Artificial Intelligence-Based Evaluation of Post-Procedural Electrocardiographic Parameters to Identify Patients at Risk of Atrial Fibrillation Recurrence After Transcatheter Ablation
- PMID: 41303280
- PMCID: PMC12653835
- DOI: 10.3390/jcm14228248
Artificial Intelligence-Based Evaluation of Post-Procedural Electrocardiographic Parameters to Identify Patients at Risk of Atrial Fibrillation Recurrence After Transcatheter Ablation
Abstract
Background/Objectives: Arrhythmic recurrence is a common issue affecting a significant percentage of patients undergoing transcatheter ablation (TCA) of Atrial Fibrillation (AF). The use of artificial intelligence (AI) for the identification of electrocardiographic predictors of post-ablation recurrence may offer a valuable and cost-effective approach to improve risk stratification and optimize follow-up.

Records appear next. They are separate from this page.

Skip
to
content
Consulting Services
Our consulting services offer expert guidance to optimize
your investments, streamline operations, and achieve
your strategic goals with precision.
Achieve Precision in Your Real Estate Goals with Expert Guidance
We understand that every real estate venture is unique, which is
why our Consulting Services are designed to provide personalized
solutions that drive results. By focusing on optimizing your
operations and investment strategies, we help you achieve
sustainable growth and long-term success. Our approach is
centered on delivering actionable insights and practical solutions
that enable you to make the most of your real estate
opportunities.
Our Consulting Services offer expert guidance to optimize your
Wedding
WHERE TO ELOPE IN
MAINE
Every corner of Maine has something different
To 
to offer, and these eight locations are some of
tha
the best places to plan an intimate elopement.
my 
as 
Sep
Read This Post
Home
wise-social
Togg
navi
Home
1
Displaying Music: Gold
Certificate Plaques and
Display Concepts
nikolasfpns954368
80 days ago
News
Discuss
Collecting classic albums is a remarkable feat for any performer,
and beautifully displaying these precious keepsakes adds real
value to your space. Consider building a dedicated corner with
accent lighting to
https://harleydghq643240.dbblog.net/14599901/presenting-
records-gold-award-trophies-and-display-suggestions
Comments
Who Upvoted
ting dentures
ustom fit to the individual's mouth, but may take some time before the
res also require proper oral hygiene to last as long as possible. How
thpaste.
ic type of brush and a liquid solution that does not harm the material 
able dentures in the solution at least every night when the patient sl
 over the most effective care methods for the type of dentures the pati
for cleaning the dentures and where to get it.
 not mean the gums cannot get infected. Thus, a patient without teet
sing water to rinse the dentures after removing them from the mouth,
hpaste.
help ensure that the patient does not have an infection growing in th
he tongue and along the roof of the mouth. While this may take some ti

This study aims to investigate the relationship between post-procedural electrocardiographic (ECG) P-wave parameters, measured using AI, and AF recurrence in patients undergoing transcatheter ablation (TCA). Methods: Seventy-four patients (age 62.36 ± 10.4 years) with a diagnosis of AF were retrospectively analyzed. ECGs were processed using AI software to analyze P-wave-related variables. All patients had either an implantable loop recorder (ILR) or another form of cardiac implantable electronic device (CIED). Results: Post-procedural P-wave amplitude in lead II (PwA in lead II) showed a significant association with AF recurrence, defined as an average arrhythmic burden >6% at one-year follow-up. Conclusions: These findings underscore the potential of PwA in lead II as a biomarker for the follow-up of patients undergoing TCA and highlight the contribution of AI in the analysis of electrocardiographic parameters predictive of AF recurrence. Together, these results may contribute to the development of early risk-stratification strategies following catheter ablation.
Keywords: P-wave; artificial intelligence; atrial fibrillation; catheter ablation; electrocardiography; recurrence prediction; risk stratification.
Conflict of interest statement
The authors declare no conflicts of interest.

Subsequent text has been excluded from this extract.